Uno de los trucos más socorridos del cine de terror es convencer al espectador de la bondad de un personaje que, en el último momento, traiciona miserablemente la esperanza en él depositada. Descubrimos que él es el asesino al mismo tiempo que el protagonista-víctima, o sea demasiado tarde y cuando ya no tiene remedio.
Algo parecido ocurre cuando procesan o condenan a un juez. El cuerpo social tiene estómago para digerir casi todas las corrupciones. Que chanchulleen los políticos, estafen los financieros, amenacen los secretarios de Estado, mientan los periodistas, maten los que deben defendernos, robe un director de la Guardia Civil, nos explote el patrón o nos despida si estamos embarazadas... No es que contemos con ello, pero como dice un personaje del último Vázquez Montalbán, es difícil ser idealista rodeado de tanta realidad.
Sin embargo, el estómago social tolera peor al juez corrupto porque la indefensión del inocente es la más intolerable de las situaciones.
No sé cómo acabará el juez Gómez de Liaño (hoy deciden si suspenderle o esperar a que se vean sus recursos), pero el sólo hecho de su procesamiento por delitos tan graves como el de prevaricar, estremece a cualquiera.
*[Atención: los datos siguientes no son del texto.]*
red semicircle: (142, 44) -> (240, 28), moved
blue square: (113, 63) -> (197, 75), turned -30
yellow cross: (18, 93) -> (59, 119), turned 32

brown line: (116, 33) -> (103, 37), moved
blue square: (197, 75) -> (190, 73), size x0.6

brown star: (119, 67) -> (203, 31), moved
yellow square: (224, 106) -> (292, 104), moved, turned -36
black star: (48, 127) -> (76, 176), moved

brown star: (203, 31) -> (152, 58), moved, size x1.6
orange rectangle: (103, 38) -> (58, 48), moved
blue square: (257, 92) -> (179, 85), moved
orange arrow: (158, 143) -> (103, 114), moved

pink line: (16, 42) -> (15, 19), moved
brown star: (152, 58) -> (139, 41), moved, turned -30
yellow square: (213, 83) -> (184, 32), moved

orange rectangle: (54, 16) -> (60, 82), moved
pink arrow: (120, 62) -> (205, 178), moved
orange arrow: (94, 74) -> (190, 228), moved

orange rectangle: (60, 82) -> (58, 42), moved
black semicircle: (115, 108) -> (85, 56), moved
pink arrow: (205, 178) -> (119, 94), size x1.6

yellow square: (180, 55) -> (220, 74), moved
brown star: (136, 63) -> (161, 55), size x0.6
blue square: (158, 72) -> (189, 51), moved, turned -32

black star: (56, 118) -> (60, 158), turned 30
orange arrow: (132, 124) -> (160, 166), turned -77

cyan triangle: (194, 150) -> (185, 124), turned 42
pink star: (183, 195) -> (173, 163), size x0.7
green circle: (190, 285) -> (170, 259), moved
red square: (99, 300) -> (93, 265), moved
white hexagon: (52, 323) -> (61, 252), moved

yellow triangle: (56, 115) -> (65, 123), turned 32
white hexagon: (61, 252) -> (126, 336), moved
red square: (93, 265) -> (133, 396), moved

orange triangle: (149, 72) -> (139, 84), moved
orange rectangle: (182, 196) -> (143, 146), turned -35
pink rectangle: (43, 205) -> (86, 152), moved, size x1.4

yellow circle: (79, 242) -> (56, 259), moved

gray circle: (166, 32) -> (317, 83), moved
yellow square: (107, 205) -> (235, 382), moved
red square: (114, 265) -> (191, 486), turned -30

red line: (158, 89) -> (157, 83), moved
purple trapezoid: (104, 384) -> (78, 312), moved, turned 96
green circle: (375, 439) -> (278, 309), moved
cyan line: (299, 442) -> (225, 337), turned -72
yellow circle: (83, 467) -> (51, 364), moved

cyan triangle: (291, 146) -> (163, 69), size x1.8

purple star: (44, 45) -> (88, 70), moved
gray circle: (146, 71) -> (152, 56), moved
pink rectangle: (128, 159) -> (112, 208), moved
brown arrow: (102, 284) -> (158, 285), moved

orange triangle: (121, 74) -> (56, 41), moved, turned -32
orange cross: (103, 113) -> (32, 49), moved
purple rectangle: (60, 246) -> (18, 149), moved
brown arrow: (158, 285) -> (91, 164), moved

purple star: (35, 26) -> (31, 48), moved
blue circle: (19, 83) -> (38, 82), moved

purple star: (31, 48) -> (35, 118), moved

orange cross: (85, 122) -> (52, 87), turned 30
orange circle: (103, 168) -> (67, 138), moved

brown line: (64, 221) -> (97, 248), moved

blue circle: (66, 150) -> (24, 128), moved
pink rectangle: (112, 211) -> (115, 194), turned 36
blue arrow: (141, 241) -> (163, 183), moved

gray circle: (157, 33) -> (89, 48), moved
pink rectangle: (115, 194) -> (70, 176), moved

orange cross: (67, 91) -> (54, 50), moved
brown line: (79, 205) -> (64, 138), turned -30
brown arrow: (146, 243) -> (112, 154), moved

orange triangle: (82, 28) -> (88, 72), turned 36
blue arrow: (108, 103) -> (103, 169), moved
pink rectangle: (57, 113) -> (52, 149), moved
Porque vamos a ver, si los acusados-acosados por el juez Gómez de Liaño en el tema Sogecable no hubieran sido poderosos además de inocentes, ¿qué habría pasado?. Olvidemos lo obvio, que unos son más iguales ante la justicia que otros que no pueden defenderse, y quedémonos con la única lectura positiva: el hecho de que sepamos que hay jueces delincuentes o presuntos es la prueba misma de que la mayoría lo son.